Writer: Mona Lisa Frimpong and Anita Serwaa Adzoga  

Ghana produces approximately 950,000 tonnes of cocoa beans every year.

The premium quality of the beans attracts higher patronage, supplying about a quarter of global production but Ghana produces very little chocolate, a narrative being challenged by a new crop of entrepreneurs.

Ghana imports around US$8 million in chocolate per year, while exporting US$2 billion in cocoa beans.

A void exists in home-grown, home-made and most importantly bean to bar processing industries.

Adansi Sweet seeks to adhere to its core values of adding value to raw materials in hand-made chocolate products.

How the journey started

“Coming from the remote area to the city, I saw lots of cocoa beans being dried by the roadside. I realised cocoa is one of the country’s major export commodity, so, I asked myself, what value can add to what I was seeing?” Winifred quizzed.
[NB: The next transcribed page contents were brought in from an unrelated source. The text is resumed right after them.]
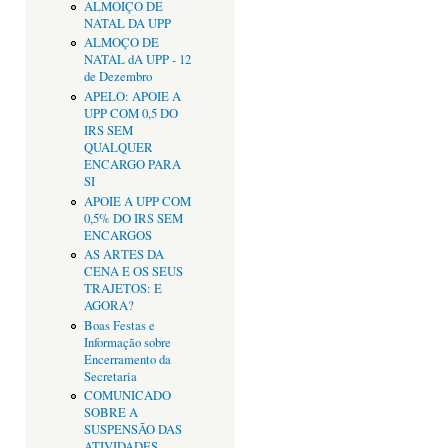
ALMOIÇO DE
NATAL DA UPP
ALMOÇO DE
NATAL dA UPP - 12
de Dezembro
APELO: APOIE A
UPP COM 0,5 DO
IRS SEM
QUALQUER
ENCARGO PARA
SI
APOIE A UPP COM
0,5% DO IRS SEM
ENCARGOS
AS ARTES DA
CENA E OS SEUS
TRAJETOS: E
AGORA?
Boas Festas e
Informação sobre
Encerramento da
Secretaria
COMUNICADO
SOBRE A
SUSPENSÃO DAS
ATIVIDADES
Together with her husband, they decided to invest in chocolate production.

“I read books, and bought materials. We started it on our living room, precisely the dining area. We were doing the manual way of chocolate production. We worked in the house for a year,” she said.
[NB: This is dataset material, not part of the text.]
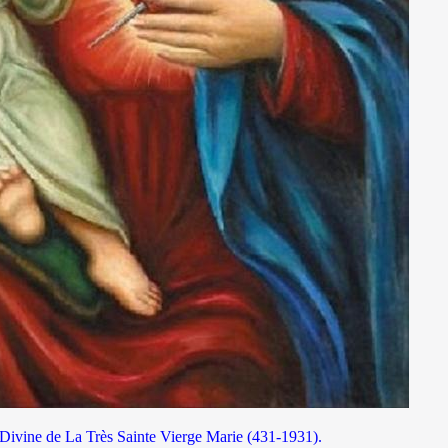
 Divine de La Très Sainte Vierge Marie (431-1931).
Winifred started introducing the chocolates to her friends and with the couple needed a bigger space.

His husband then quit his job to manage the company.

“Again, we realised we were growing and needed a bigger space. We started getting orders from companies.

“He has been very supportive. He manages the company now,” she revealed.

Production process

Adansi sweet have two ways of starting its chocolate production. They either start with cocoa beans or we go in for the cocoa liquor.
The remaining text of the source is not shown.